▸ **DIRECTIONS FOR THIS TASK**: Please give the whole listing again word for word, and drop any pictures it holds.

▸ **DATA UNDER STUDY**:
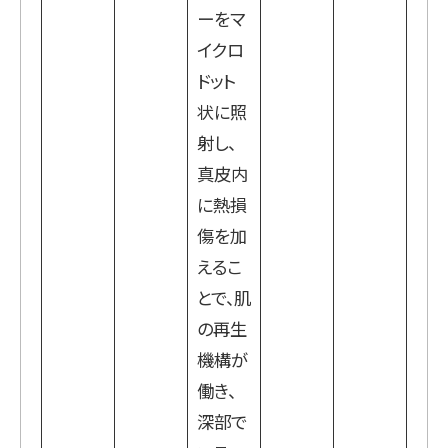
ーをマ
イクロ
ドット
状に照
射し、
真皮内
に熱損
傷を加
えるこ
とで、肌
の再生
機構が
働き、
深部で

▸ **WRITTEN ANSWER**:
ーをマ
イクロ
ドット
状に照
射し、
真皮内
に熱損
傷を加
えるこ
とで、肌
の再生
機構が
働き、
深部で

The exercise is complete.